Until this point, we’ve built a really good data acquisition system and not really involved humans in handling the failures it detects. The purpose of a monitoring stack is generally to get a human involved, so let’s talk about how to do that.
In our experience, there are really three categories of alert. Alerts which need to page a human, alerts which need follow-up by a human and advisory alerts which are nice for a human to know about.
The first category, pages, generally requires you to leverage a tool which is designed to wake people up at 0300 on a Sunday. There are a number of options on the market including PagerDuty and xMatters, which one you chose is up to you but make sure that your company has a solid on-call policy in place, engineers have it configured correctly and that your service integrates correctly with it. You definitely don’t want to discover during a major outage that any of those things were overlooked…
Perhaps it goes without saying, but if you’re paging someone, you’re paying a pretty high human cost for a system failure. While it might not be feasible to do an RCA for every page you generate initially, your organization should be of the mindset that “being paged is not okay” and work hard towards ensuring that it only happens in extreme situations. An engineer shouldn’t be paged more than a couple of times a year ideally and only in situations where it is absolutely critical that they step in to triage a major incident, if it happens more often than that, your systems need a lot of time and effort invested into improving their reliability.

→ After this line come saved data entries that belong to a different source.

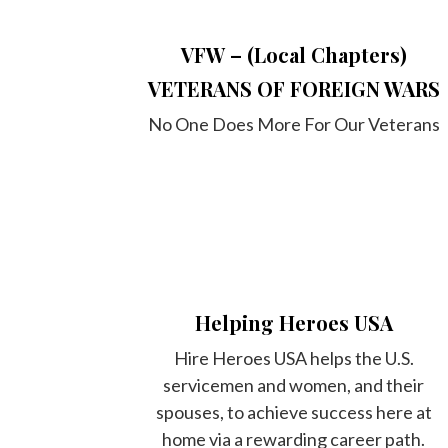
VFW – (Local Chapters)
VETERANS OF FOREIGN WARS
No One Does More For Our Veterans
Helping Heroes USA
Hire Heroes USA helps the U.S.
servicemen and women, and their
spouses, to achieve success here at
home via a rewarding career path.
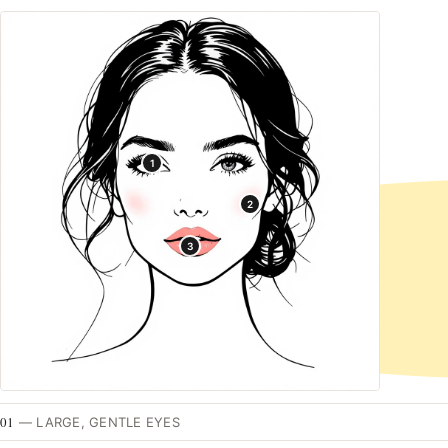
1
2
3
01
—
LARGE, GENTLE EYES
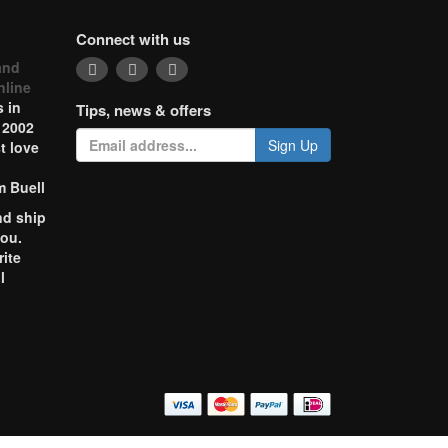
Connect with us
and
nline
 in
Tips, news & offers
 2002
Sign Up
t love
m Buell
nd ship
you.
rite
l
o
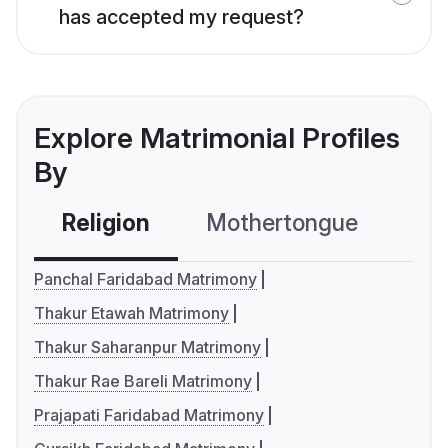
has accepted my request?
Explore Matrimonial Profiles
By
Religion
Mothertongue
Co
Panchal Faridabad Matrimony
Thakur Etawah Matrimony
Thakur Saharanpur Matrimony
Thakur Rae Bareli Matrimony
Prajapati Faridabad Matrimony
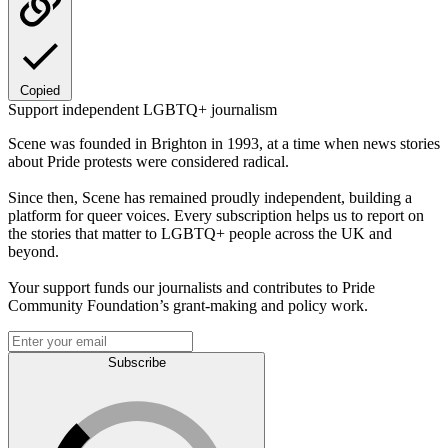
Copied
Support independent LGBTQ+ journalism
Scene was founded in Brighton in 1993, at a time when news stories
about Pride protests were considered radical.
Since then, Scene has remained proudly independent, building a
platform for queer voices. Every subscription helps us to report on
the stories that matter to LGBTQ+ people across the UK and
beyond.
Your support funds our journalists and contributes to Pride
Community Foundation’s grant-making and policy work.
Subscribe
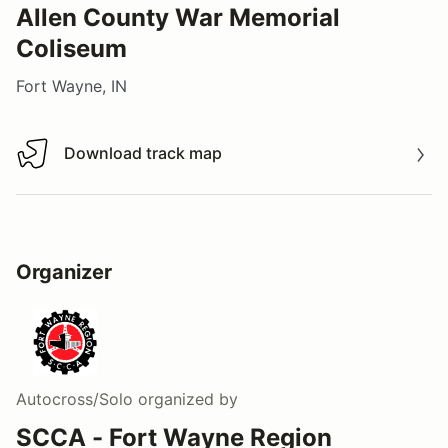
Allen County War Memorial
Coliseum
Fort Wayne, IN
Download track map
Download track map
Organizer
Autocross/Solo
organized by
SCCA - Fort Wayne Region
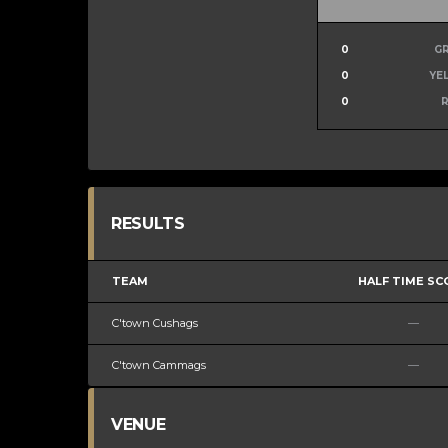
0
G
0
YE
0
RESULTS
TEAM
HALF TIME SC
C'town Cushags
—
C'town Cammags
—
VENUE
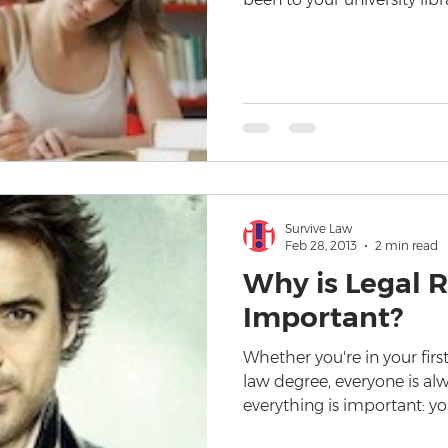
Survive Law
Feb 28, 2013
2 min read
Why is Legal 
Important?
Whether you're in your first
law degree, everyone is alw
everything is important: y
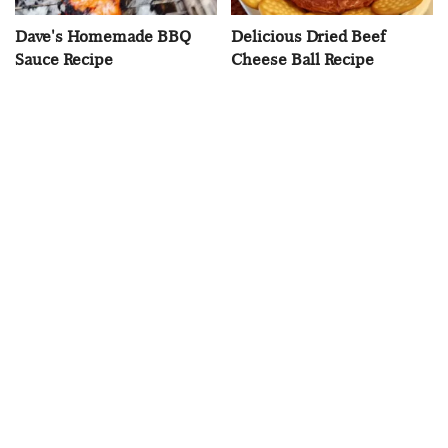
Dave's Homemade BBQ
Delicious Dried Beef
Sauce Recipe
Cheese Ball Recipe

Regardless of whether you decide to page someone or not, you should have a ticket to track the work being performed to fix a problem. It doesn’t much matter whether this ticket is being cut in Jira, GitHub or your own in-house issue tracker. The point is that when someone starts working to triage an issue, they shoud have somewhere to document what they are doing and keep a record of whatever followup needs to take place.
If you have decided that an event doesn’t warrant a page, but should be looked at by a team, then placing a ticket in their work backlog is a great way to ensure that it gets processed without the cost of interrupting their daily workflow.

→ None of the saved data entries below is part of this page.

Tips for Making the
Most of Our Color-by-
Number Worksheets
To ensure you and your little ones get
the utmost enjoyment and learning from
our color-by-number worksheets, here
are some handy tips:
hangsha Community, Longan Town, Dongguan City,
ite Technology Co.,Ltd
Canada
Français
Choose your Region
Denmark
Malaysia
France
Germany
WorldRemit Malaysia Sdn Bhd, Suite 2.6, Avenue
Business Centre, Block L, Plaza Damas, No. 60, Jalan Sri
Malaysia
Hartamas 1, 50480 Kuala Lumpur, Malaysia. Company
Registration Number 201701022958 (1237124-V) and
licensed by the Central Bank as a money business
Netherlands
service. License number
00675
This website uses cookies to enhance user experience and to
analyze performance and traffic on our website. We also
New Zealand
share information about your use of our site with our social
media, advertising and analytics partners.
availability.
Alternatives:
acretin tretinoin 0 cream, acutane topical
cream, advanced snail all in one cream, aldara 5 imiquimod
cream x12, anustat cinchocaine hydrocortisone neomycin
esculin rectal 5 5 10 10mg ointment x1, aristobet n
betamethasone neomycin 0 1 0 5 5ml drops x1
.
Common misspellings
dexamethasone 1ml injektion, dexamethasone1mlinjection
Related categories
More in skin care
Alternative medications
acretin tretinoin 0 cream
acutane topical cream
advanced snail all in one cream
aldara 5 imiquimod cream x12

In our case, these tickets include all of the supporting context that we were able to collect and are intended to provide an engineer with everything they need to answer the following questions:
- What failed?
- What is the impact of this failure?
- How urgent is it that this failure be fixed?

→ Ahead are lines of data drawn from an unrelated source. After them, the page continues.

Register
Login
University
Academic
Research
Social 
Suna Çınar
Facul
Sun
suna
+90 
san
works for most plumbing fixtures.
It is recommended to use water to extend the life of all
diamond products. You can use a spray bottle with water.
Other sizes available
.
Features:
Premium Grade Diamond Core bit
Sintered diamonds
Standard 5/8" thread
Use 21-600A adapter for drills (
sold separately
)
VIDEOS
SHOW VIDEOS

- What should I do to fix this failure?
- Where should I start looking for the root cause of the failure?
This is accomplished by providing detailed information from the check, information about the infrastructure it is running on, links to other related alerts, metrics and logs for the impacted service and the details of any recent changes made to the service.
Generally you’ll want to notify people that an event has been processed and show them some type of visual indication of what the current state of it is. If done well, this can kickstart the response and help recruit engineers to repair a problem quickly after it occurs rather than waiting for their PM to review the ticket backlog and assign the work.
In our case, we leverage Slack for this and use its attachments to present rich information about the failure and its state.